Identifying and filing: Users may wish to file whatever was manually downloaded or automatically fetched. For example, csv files, json-rest api responses, pdfs etc., the content of which can be prices, transactions, balances, etc. Beancount already allows to file fetched transactions and balances in a folder that corresponds to an account. In a similar way, it makes sense to file fetched prices in a folder that represents a commodity.
Extracting/converting: It is the identical process of parsing a source format (CSV, PDF, whatever) and converting it to beancount entries.

I agree that this ticket is not of immediate importance (feel free to close it), but I do see long-term benefits of merging the two codebases. - So thank you for your thoughts and consideration!

Answer 3 · 2019-01-04T19:48:22.000Z

Original comment by Martin Blais (Bitbucket: blais, GitHub: blais).

Nothing against doing it this way, but you can already currently use the ingest framework to import price directives (there aren't any restrictions on the kind of directives an importer can return).

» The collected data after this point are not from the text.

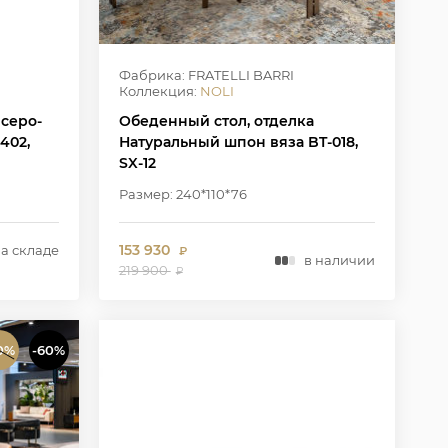
Фабрика: FRATELLI BARRI
Коллекция:
NOLI
 серо-
Обеденный стол, отделка
402,
Натуральный шпон вяза BT-018,
SX-12
Размер: 240*110*76
153 930
на складе
₽
в наличии
219 900
₽
0%
-60%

(There's normally no "document" to fetch when getting price information. Sure, you could store some of the raw information in a file though, I doubt that would be useful. Anyway, you could do it like that indeed.)

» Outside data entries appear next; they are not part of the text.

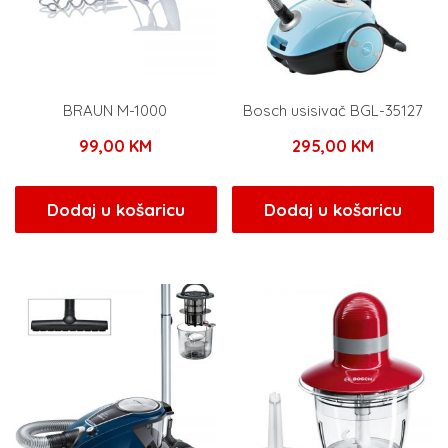
BRAUN M-1000
Bosch usisivač BGL-35127
99,00
KM
295,00
KM
Dodaj u košaricu
Dodaj u košaricu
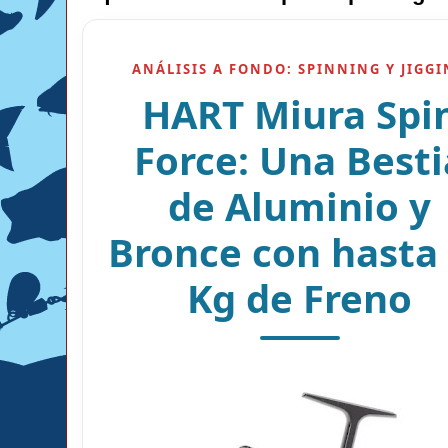
ANÁLISIS A FONDO: SPINNING Y JIGG
HART Miura Spi
Force: Una Besti
de Aluminio y
Bronce con hasta
Kg de Freno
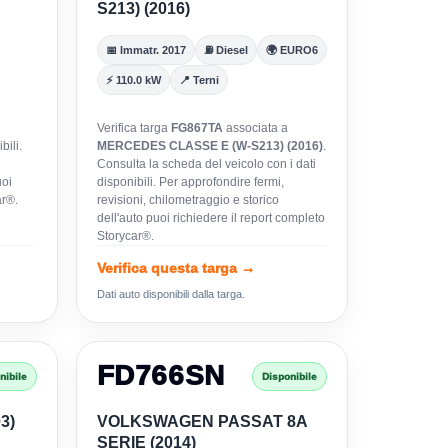
S213) (2016)
📅 Immatr. 2017
⛽ Diesel
🌍 EURO6
⚡ 110.0 kW
📍 Terni
Verifica targa
FG867TA
associata a
bili.
MERCEDES CLASSE E (W-S213) (2016)
.
Consulta la scheda del veicolo con i dati
uoi
disponibili. Per approfondire fermi,
ar®.
revisioni, chilometraggio e storico
dell'auto puoi richiedere il report completo
Storycar®.
Verifica questa targa →
Dati auto disponibili dalla targa.
FD766SN
nibile
Disponibile
3)
VOLKSWAGEN PASSAT 8A
SERIE (2014)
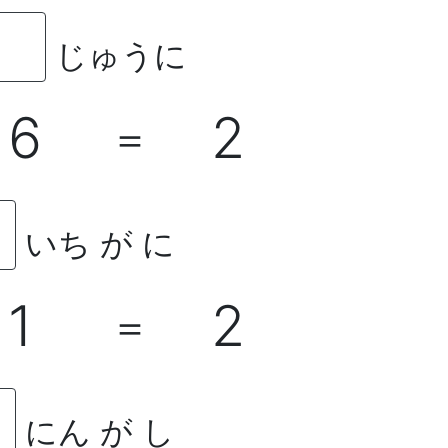
じゅうに
6
2
＝
いち が に
1
2
＝
にん が し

The only bit that's missing is a "fetching" stage, and perhaps some mechanics for selecting currencies from the command-line (maybe that's something that can be input to the creation of the importers list).

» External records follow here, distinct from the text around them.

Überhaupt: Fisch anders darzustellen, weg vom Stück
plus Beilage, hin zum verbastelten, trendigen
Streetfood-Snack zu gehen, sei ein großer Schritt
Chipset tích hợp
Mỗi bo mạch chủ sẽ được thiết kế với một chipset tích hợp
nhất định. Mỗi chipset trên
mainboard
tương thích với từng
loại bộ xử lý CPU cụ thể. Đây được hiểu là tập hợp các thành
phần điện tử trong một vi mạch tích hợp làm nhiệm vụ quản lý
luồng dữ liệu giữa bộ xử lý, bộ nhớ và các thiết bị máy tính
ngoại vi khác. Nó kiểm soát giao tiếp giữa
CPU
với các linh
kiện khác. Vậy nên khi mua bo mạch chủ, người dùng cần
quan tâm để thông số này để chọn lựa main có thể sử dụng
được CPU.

One issue is that there isn't much to add in terms of generic support for "fetching." It's just too varied or limited. I never saw anything that could be provided in common. There's already urllib and for stuff like mechanize or webdriver/selenium, but it's just way too platform-specific, and the user could always run this from their implementation of the fetching stage.

Perhaps just a hook and a fetch command might be sufficient to add though. I'll admit I recently have converted some of my importers from documents to using an API, in which case I do need to manually fetch by running some code (as opposed to visiting a website and downloading a file). I currently just run a script separately to do that, but maybe it's time to create a command so I can just fetch from it. I think that would suit your use case as well, and open the door to fetching price information in this way.

I'll keep this open so I remember to add a command.

Answer 4 · 2021-02-26T13:29:13.000Z

The new command line parsing code already allows to implement arbitrary commands. The documentation will provide an example. I don't think there is anything else to do to support the fetching of prices through the same command line interface that is generic enough to be implemented in Beangulp. I see the workflows of importing transactions from statements and fetching prices fairly well separated thus I don't think there is much value in trying to unify them under the same tooling. Even more so now that price fetching has been spun off to Beanprice.

Answer 5 · 2021-02-26T13:56:16.000Z

Totally agree. They're separate things. Moreover, the price fetching tool is not as closely tied to Beancount.

It would, however, benefit from a similar treatment, e.g. simplification, and the ability to run just the one importer in a similar way.